So eindrucksvoll die nächtliche Fahrt war, so belanglos und ereignisarm ist sie tagsüber. In der Hauptverkehrszeit fährt die Bahn im Fünf-Minuten-Takt, 400.000 Personen nutzen an jedem Werktag die Berliner Ringbahn. Ein paar Tausend von ihnen habe ich heute sicher schon ein- und aussteigen sehen. Sie starren auf Displays, diskutieren über Altersvorsorge, schauen aus dem Fenster, rascheln mit Papier oder sitzen einfach nur apathisch da.

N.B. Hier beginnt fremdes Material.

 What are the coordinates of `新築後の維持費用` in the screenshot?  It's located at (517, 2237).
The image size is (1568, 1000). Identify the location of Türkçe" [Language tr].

Hin und wieder wechsle ich den Waggon, doch anderswo ist es auch nicht interessanter. Ich verliere die Lust an den ausufernden Beobachtungen, lieber will ich ein wenig lesen. Ich vertiefe mich in den Roman Justine vom Marquis de Sade. Für ein paar Stunden vergesse ich das S-Bahn-Gewusel um mich herum.

16:00 Uhr
Einige Runden später kommt Fotografin Luka vorbei. Sie schießt ein paar Bilder für eben diese Geschichte und muntert mich mit ein wenig schwarzem Tee auf. Ansonsten weiterhin keine besonderen Vorkommnisse. Meine Kreisfahrt wird allmählich zur Geduldsprobe. Da rast das Tempelhofer Feld an mir vorbei, und hier schon wieder der „Molecule Man“, eine dreißig Meter hohe Metallskulptur mitten in der Spree. Kam die nicht gerade schon? Nein, das muss vor einer Stunde gewesen sein. Ich verliere das Gefühl für Zeit und Position. Auf gewöhnlichen Reisen steuere ich wenigstens ein Ziel an. In der Ringbahn hingegen erwartet mich Stunde für Stunde immer wieder das Gleiche. S-Bahn-Koller macht sich breit. Es gibt kein Happy-End im Hamsterrad.

17:30 Uhr
Die S-Bahn wird plötzlich sehr voll, viele sind auf dem Heimweg von ihrer Arbeit. Es wird stickig. Ein Junge, vielleicht um die sieben, mischt den S-Bahn-Waggon auf. „Mein Papi kann LKWs hochheben und Fensterscheiben einschlagen!“, erzählt mir der Junge begeistert und reißt die Hände in die Höhe. Dann hüpft er quer durch den Gang, kullert über den Boden und versucht, seinen Vater zu einem gemeinsamen Boxkampf zu überreden. Dieser dreht sich seufzend beiseite und fängt spontan ein Gespräch mit seinem Sitznachbarn an:

„Na, auch Kinder?“
„Hmm, zwei. Aber meene Alte hat sich schon vor ’n paar Jahren getrennt…“
„Bei mir auch so.“
„Und, hast du die Alte gesehen, die letzte Station raus ist?“
„Ja. Und?“
„Habe ich mir vor zwei Wochen erst angeschafft.“
„Nicht übel!“
„Joahr, nicht übel.“

19:00 Uhr
Ein Mann steigt zu: Stämmig, grimmiger Blick, ausgebeulte Jacke, er setzt sich nicht hin – für geübte Schwarzfahrer sind das Hinweise genug, um Alarm zu schlagen: Das ist ein Kontrolleur. Zwei Teenager bemerken die Gefahr und schlüpfen aus der Bahn, gerade noch rechtzeitig. Der Kontrolleur will ebenfalls die Bahn verlassen, doch da schließen sich schon die Türen – die Jugendlichen sind ihm entwischt. Wütend macht er sich daran, die übrigen Fahrgäste zu kontrollieren. Ich zeige ihm brav mein Semesterticket. Neben mir sitzt ein Touristenpärchen aus Russland, das ihm auf gebrochenem Deutsch erklärt, der Fahrkartenautomat sei kaputt gewesen. Einen Ausweis hat keiner der beiden dabei. Der Kontrolleur brüllt: „Beide mit aussteigen! Ich rufe jetzt die Bundespolizei!“ An der nächsten Haltestelle verlässt er die Bahn, die zwei Touristen folgen verdutzt.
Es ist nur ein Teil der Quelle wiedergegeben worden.